Через несколько дней вновь ударил мороз, налетела метель. Снег опять запорошил помойки самым приятным для глаз образом. Теперь я уже знаю, что скрывается под этим пушистым снежком, и старательно обхожу все возвышенности. Но, увы, это почти невозможно, ибо невозмутимые воркутинцы протаптывают тропинки напрямик, по сугробам и по помойкам.
Вот теперь мне понятно, почему в шикарных приемных воркутинского «верхнего» начальства по персидским коврам бегают тараканы. Наташка уехала…
«Пришла, рассыпалась; клоками
Повисла на ветвях дубов».
Воркуту замело майским снегом. Где-то скрипит, затворяясь за тобой, еще одна дверь. Тянет впасть в новую спячку – Наташка уехала! Больше мне ничего не покажут.
Приехала она, нашумела, упустила часть привезенных бумаг в мелкий омут местной кагебни, растормошила меня, закормила икрой – чушь какая-то. Но зато привела ко мне друга – Женю Пашнина. Сколько лет ходили к нему, а теперь вот он ко мне ходит, передачи в больницу носит. Принес лекарство для глаз: альбомы Модильяни, Шагала, Лотрека, Пикассо.

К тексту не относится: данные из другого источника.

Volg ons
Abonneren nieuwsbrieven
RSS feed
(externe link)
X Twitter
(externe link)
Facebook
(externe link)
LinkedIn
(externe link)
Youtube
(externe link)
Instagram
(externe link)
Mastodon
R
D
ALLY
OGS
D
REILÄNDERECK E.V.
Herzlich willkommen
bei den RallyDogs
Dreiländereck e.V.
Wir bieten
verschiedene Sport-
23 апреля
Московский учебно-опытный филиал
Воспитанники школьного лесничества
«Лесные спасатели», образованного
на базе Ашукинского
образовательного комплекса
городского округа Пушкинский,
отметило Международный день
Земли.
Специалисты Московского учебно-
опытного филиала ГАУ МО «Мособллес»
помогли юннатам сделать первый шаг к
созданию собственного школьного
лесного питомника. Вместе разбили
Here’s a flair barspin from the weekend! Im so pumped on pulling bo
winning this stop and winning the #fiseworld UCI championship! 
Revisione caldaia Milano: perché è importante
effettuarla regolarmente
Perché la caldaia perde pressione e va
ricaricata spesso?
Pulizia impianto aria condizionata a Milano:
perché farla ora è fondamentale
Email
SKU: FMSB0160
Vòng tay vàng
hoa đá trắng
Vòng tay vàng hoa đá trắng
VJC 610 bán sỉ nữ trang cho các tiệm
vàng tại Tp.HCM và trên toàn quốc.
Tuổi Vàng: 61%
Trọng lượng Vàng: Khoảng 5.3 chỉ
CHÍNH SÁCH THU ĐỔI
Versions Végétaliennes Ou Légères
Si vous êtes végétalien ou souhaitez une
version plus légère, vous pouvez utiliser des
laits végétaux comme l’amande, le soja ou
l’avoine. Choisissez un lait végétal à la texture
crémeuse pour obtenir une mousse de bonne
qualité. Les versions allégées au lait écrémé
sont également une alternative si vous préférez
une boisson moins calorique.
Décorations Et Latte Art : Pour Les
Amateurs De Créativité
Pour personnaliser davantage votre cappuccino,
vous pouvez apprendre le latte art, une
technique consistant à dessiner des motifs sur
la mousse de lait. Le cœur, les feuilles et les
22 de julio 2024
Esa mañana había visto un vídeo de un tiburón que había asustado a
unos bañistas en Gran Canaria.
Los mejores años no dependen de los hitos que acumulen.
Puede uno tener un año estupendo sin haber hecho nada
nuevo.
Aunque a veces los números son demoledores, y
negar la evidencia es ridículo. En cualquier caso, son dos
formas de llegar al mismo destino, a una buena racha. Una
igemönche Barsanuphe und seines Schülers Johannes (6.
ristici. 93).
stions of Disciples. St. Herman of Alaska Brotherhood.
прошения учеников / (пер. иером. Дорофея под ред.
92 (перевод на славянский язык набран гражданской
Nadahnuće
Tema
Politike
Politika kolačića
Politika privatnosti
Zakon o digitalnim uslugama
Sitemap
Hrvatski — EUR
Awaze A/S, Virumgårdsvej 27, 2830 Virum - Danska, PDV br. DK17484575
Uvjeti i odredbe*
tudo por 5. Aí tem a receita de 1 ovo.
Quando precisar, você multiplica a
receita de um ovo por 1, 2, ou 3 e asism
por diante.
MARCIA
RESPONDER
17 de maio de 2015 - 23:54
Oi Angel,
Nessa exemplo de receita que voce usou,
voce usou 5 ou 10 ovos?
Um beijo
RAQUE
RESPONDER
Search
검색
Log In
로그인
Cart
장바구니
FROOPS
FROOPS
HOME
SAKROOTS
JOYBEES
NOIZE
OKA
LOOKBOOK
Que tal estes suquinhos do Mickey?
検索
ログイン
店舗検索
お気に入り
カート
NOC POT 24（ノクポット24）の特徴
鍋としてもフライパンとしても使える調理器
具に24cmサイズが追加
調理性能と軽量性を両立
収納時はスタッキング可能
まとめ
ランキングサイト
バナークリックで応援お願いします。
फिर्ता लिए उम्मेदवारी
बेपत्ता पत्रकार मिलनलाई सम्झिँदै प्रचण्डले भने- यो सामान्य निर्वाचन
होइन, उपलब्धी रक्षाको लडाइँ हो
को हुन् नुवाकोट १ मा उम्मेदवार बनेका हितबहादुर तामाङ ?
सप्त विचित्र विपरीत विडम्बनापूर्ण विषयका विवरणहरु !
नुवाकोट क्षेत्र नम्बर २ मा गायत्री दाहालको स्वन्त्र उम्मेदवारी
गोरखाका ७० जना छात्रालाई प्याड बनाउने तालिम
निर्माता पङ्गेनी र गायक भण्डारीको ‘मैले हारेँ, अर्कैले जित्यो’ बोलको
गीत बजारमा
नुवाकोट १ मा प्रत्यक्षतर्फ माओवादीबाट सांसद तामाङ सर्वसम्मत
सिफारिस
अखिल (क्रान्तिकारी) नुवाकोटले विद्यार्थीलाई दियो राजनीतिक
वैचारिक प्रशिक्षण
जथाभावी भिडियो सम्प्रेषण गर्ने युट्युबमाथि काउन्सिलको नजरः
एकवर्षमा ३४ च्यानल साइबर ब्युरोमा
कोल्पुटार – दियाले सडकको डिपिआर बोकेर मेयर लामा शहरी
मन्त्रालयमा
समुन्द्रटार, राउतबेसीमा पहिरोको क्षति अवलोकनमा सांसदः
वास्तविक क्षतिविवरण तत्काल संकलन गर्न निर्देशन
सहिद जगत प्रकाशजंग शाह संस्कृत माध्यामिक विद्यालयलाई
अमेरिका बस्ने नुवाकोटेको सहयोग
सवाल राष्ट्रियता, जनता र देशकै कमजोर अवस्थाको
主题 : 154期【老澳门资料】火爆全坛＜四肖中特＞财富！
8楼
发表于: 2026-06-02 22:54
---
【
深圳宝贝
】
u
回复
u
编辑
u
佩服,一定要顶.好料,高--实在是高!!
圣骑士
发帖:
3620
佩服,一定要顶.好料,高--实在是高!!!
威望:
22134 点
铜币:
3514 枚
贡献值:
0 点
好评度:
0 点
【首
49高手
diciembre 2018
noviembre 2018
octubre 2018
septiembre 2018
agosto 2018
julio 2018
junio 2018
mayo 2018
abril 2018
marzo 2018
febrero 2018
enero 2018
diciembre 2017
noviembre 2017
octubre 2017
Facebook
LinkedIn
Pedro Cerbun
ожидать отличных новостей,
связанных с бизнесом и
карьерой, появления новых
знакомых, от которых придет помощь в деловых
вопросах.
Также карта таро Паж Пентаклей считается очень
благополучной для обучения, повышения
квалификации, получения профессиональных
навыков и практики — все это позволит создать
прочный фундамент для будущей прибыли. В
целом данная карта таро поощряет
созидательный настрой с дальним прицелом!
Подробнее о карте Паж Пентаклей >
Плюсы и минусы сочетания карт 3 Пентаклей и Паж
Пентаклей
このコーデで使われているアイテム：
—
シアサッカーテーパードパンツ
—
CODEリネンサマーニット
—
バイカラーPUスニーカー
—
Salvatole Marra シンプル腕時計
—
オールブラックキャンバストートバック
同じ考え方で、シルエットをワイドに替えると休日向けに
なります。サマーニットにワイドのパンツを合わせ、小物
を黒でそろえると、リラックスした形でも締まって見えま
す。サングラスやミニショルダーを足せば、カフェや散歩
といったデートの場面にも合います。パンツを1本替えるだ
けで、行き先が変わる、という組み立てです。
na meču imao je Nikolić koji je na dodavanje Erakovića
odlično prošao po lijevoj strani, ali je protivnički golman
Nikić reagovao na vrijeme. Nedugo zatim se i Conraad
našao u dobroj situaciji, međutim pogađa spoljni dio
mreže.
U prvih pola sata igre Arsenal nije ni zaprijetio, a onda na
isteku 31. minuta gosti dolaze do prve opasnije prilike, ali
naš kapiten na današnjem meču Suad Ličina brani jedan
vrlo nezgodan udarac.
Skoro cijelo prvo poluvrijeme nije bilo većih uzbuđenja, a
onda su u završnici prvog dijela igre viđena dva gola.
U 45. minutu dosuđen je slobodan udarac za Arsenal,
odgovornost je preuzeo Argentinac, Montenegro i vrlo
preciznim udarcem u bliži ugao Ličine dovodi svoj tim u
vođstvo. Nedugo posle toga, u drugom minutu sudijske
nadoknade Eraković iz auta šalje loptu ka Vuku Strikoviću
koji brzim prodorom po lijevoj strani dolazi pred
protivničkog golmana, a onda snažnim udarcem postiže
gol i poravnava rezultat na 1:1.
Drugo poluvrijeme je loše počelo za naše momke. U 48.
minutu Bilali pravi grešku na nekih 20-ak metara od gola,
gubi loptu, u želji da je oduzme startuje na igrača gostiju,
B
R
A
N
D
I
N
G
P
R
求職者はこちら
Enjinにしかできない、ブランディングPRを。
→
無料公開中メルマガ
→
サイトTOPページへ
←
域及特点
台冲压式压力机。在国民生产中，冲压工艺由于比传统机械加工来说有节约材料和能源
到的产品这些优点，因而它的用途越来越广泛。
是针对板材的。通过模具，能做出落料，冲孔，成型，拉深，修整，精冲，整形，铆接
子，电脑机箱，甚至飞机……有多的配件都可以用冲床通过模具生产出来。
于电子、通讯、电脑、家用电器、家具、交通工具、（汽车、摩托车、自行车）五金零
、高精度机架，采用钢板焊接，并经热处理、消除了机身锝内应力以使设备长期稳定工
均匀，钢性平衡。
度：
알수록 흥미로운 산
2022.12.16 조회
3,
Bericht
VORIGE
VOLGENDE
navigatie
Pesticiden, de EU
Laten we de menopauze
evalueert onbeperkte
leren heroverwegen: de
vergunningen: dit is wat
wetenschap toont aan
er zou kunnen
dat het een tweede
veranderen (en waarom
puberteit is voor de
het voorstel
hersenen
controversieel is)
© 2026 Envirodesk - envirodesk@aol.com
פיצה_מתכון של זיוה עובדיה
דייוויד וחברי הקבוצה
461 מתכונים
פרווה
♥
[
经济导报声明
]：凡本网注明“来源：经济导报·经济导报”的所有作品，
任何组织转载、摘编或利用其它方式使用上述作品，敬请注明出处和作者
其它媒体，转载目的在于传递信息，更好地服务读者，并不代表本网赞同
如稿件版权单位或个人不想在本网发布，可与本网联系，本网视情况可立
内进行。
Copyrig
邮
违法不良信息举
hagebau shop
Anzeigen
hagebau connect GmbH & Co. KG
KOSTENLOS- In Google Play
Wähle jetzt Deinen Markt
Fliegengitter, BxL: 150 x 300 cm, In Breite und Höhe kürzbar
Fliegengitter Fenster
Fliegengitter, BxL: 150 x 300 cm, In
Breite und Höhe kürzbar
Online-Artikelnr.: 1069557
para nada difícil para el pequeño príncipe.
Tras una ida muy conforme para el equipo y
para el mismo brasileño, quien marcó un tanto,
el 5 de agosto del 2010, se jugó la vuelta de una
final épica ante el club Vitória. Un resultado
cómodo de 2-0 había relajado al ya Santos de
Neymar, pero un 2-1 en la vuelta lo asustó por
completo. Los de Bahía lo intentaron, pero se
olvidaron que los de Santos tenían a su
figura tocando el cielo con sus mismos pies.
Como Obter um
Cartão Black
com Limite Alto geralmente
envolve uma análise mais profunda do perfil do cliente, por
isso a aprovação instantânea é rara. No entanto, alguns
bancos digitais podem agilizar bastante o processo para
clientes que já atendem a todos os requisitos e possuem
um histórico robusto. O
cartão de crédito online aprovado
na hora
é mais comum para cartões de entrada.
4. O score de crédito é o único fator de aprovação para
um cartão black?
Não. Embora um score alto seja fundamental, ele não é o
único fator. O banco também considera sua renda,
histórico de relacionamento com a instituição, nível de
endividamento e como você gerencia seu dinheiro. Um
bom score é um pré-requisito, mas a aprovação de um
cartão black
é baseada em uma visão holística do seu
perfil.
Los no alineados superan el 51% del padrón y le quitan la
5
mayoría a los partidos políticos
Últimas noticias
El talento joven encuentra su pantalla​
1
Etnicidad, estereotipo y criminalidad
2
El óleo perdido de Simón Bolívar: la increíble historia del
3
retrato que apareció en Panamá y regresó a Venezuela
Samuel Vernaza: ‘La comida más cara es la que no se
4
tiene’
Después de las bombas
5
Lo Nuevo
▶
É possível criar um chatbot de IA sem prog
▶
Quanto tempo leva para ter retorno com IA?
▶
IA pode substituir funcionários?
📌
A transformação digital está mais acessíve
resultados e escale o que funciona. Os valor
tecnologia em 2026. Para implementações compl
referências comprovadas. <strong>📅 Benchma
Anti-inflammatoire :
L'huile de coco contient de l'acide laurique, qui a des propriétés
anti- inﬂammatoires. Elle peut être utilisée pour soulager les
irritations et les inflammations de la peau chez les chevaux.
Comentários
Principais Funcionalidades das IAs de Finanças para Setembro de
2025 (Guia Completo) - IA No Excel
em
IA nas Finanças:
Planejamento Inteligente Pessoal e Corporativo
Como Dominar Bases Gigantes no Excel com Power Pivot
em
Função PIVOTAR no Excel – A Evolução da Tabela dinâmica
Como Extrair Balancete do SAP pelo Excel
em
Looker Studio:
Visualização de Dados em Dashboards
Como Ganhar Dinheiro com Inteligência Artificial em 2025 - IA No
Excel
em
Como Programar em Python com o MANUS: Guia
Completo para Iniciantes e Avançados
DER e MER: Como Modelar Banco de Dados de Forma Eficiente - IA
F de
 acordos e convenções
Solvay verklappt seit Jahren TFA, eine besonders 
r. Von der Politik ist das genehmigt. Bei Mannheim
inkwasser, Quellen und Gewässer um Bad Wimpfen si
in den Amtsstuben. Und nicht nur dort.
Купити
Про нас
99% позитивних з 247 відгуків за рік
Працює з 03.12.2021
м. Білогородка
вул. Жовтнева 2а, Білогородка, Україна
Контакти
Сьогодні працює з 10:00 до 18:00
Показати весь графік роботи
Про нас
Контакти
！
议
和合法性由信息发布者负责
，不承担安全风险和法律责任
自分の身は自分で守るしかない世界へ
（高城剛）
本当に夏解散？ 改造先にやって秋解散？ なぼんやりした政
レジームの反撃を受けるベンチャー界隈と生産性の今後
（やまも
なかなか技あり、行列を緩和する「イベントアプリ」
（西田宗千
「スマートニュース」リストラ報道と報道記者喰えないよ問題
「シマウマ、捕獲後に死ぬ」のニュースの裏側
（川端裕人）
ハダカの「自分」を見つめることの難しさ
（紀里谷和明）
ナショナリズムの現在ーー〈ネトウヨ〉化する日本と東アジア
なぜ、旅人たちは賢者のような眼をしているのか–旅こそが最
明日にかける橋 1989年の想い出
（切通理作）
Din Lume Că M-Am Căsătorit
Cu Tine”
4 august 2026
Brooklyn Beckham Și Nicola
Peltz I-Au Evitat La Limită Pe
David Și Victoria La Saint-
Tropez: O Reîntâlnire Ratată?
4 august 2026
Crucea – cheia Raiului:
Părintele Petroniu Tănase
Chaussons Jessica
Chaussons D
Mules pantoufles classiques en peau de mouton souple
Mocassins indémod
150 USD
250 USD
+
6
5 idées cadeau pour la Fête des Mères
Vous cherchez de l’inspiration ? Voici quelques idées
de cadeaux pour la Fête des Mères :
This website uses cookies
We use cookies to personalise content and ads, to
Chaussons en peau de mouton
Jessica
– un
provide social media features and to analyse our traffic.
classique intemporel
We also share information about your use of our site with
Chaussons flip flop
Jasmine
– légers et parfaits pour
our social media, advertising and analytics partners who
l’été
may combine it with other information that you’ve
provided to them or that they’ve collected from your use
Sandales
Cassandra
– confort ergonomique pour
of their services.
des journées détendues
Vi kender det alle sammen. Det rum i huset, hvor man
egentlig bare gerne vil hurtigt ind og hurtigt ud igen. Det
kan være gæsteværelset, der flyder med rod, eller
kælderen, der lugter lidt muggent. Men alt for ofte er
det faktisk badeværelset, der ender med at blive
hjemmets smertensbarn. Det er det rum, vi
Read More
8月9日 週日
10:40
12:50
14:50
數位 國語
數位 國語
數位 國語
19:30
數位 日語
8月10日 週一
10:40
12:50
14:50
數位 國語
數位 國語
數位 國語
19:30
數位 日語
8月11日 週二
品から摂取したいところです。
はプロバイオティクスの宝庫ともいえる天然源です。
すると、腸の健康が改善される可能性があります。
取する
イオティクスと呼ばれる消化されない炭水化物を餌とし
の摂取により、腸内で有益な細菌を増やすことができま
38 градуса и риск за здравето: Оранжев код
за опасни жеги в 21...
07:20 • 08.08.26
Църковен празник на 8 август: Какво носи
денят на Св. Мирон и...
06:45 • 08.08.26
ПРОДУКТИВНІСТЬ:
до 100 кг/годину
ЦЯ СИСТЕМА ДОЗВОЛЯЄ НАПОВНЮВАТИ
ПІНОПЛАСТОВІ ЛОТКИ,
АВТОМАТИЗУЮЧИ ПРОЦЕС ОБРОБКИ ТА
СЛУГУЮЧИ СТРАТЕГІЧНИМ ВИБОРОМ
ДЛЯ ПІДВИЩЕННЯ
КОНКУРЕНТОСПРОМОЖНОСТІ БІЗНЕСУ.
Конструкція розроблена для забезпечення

А Наташка все равно уехала!
Еще один подарок правосудия
Я давно уже заметила, что перестала видеть в сумерках. Сегодня проверила зрение – 0,07 оба глаза. Неужели это так серьезно? А как же путешествия, отложенные на старость? «Увижу ли Бразилию до старости моей?» Ведь этак и Мордовии не увидишь! Обидно.
«Если можно, пронеси чашу сию мимо меня! Но не как хочу, а как хочешь Ты».
Город ледяного дьявола
В Воркуте нет ни одной церкви! Ни одной!
Этот город построен по черному замыслу и на крови. Жизни здесь никогда не будет. Недаром здесь не хватает больниц и врачей. А стоит человеку уйти отсюда на год – город развалится, сгинет, а через пять лет уйдет в небытие. Нужны ли такие города? Уголь? Пожалуйста, добывайте уголь, но зачем заставлять людей обживать необживаемое, неживое? Дети болеют, женщины некрасивы и рано старятся, мужчины выглядят переодетыми каторжниками. И все считают деньги! Каждый семилетний воркутинец знает, сколько стоит цветной телевизор!
И вновь закрытые двери…
Псориаз начался у меня еще в тюрьме. Врачи очень хорошо знали, что север мне противопоказан, но я уже писала о том, что такое тюремные врачи. В Воркуте псориаз меня истерзал. И форма очень противная – экссудативная. Впервые он покрыл меня всю, до ступней ног. По утрам я не могу встать на ноги до тех пор, пока не размочу все корки в горячей воде. Хожу и вспоминаю бедную русалочку – «будешь ходить по ножам и бритвам…» Болит и все тело. За что это мне?
Когда в 68-м году у меня начался псориаз, я не роптала: я считала, что несу свою долю наказания за чехословацкие события. А за что теперь? Пытаюсь объяснить это так: судьба решила сконцентрировать все беды, выпадающие на долю жертвы судебной расправы, чтобы я сразу всему научилась и все выдержала. Ну что ж, объяснение это ничуть не хуже любого другого. Но сомневаюсь, чтобы меня можно было сломить духовно через физические страдания, уж извините! Мы, бабы, народ выносливый!
Но почему ты мне не звонишь и не пишешь? Забыл? Нет. Беда? Но какая? От кого я узнаю, где ты и что с тобой?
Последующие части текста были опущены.